In this Policy Research Project (PRP) we will study some of the underlying social, economic, technological and policy processes that have shaped (and continue to do so) the solar industry. Examples of general topics to be explored within this PRP include:
- Comparative effectiveness of policy instruments, such as upfront subsidies vs. feed-in-tariffs, in enabling a broad deployment of innovative technologies like solar.
- Modeling of diffusion of innovative technologies, including GIS integration and individual-level decision-making: how do social, behavioral, economic and technological forces interact to determine the spatio-temporal patterns of technology adoption?
- Knowledge ecosystems and linkages to local economic development: what lessons can be drawn for how and where innovation happens and the role of policy in enabling that? What is the role of domestic capabilities and institutions in enabling innovation-based economic growth?

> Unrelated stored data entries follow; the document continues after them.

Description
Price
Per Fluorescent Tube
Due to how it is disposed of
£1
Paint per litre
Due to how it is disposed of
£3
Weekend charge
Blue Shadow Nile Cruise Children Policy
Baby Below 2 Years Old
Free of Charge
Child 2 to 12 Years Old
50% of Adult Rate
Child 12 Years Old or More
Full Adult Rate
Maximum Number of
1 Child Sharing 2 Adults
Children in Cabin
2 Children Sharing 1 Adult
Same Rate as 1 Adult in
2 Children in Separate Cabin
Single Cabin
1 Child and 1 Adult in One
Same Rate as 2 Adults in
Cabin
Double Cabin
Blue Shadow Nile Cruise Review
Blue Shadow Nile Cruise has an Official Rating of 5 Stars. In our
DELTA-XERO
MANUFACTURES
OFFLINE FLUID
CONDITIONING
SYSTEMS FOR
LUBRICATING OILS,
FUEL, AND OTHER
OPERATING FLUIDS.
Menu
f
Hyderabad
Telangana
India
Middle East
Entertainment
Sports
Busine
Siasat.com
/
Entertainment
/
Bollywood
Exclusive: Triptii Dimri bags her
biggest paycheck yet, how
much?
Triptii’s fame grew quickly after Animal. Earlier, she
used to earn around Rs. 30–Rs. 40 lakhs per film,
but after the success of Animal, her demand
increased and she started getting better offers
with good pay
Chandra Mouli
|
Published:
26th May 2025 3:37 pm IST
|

- Market impacts of broader solar deployment: what impact will a large-scale deployment of solar technologies have on the electricity system? What business models are/will be most effective in deploying solar and similar disruptive technologies?

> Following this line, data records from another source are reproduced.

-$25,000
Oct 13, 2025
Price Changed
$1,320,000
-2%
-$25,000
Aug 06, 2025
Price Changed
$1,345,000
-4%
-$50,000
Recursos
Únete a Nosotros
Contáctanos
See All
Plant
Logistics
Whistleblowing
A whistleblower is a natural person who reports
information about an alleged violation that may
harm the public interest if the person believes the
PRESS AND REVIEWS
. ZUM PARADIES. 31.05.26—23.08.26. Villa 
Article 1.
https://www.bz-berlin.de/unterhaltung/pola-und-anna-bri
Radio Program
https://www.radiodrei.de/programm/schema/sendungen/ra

- International cooperation and capacity development, for example bi-lateral agreement between U.S. and India for a broad range of joint work in the electricity sector.
Client and Other Partners
The client for this PRP will be Lawrence Berkeley National Laboratory (LBNL). Researchers and faculty from the National Renewable Energy Laboratory (NREL), University of Wisconsin-Madison and Yale University will also participate, either as advisers or as project participants. This PRP will be funded under LBNL’s long-term U.S. DOE-funded Academic Partners Program (APP), which includes LBNL, NREL, UT Austin, U. Wisconsin-Madison and Yale.

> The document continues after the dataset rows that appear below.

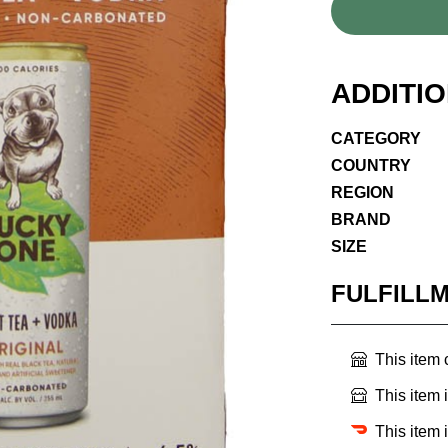
ADDITI
CATEGORY
COUNTRY
REGION
BRAND
SIZE
FULFILL
This item
This item 
This item 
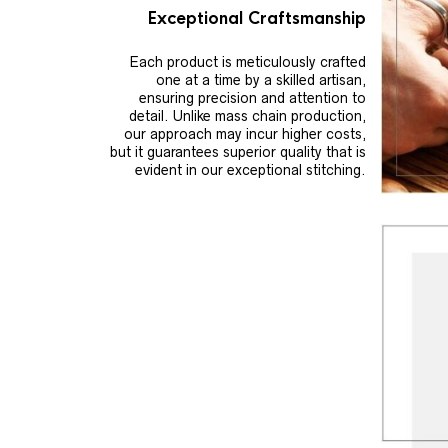
Exceptional Craftsmanship
Each product is meticulously crafted
one at a time by a skilled artisan,
ensuring precision and attention to
detail. Unlike mass chain production,
our approach may incur higher costs,
but it guarantees superior quality that is
evident in our exceptional stitching.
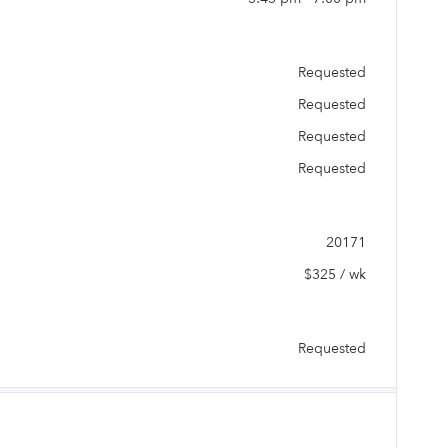
Requested
Requested
Requested
Requested
20171
$325 / wk
Requested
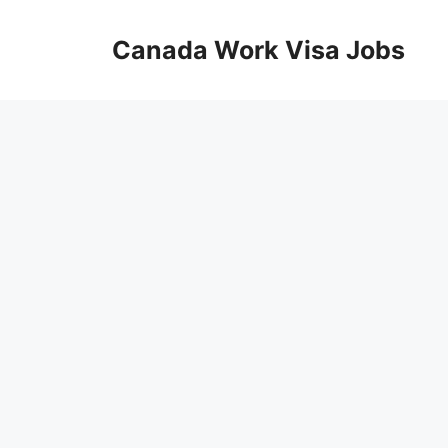
Skip
to
Canada Work Visa Jobs
content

Students will be organized into subgroups of 3-5 students, and each subgroup will lead a specific topic. Early on in the PRP, there will be mini-workshops on methodological aspects of the PRP, including ones on “Frameworks for Innovation and Diffusion,” “Regression modeling techniques,” “Intellectual property and patent systems,” “Complex systems and agent-based modeling” and “Measuring Diffusion and Peer Effects.” Through guest lectures, the PRP will also draw heavily upon the expertise of researchers and practitioners in the area.
To address the chosen topics, each student team will develop and implement a systematic approach typically associated with any rigorous research project: research design; data collection; modeling and analysis; paper preparation and revisions; and presentation of results. Papers/reports resulting from the PRP will be presented at a conference in late Spring 2018.